Which lines run from the one containing "adjusted to your liking." through the end of the entries? Restate them word for word, and only those.

LISTED RECORDS ->
===

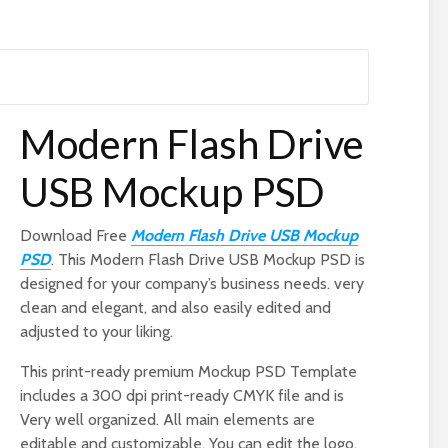
Modern Flash Drive
USB Mockup PSD
Download Free
Modern Flash Drive USB Mockup
PSD
. This Modern Flash Drive USB Mockup PSD is
designed for your company’s business needs. very
clean and elegant, and also easily edited and
adjusted to your liking.
This print-ready premium Mockup PSD Template
includes a 300 dpi print-ready CMYK file and is
Very well organized. All main elements are
editable and customizable. You can edit the logo,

===

RESPONSE BOX ->
adjusted to your liking.
This print-ready premium Mockup PSD Template
includes a 300 dpi print-ready CMYK file and is
Very well organized. All main elements are
editable and customizable. You can edit the logo,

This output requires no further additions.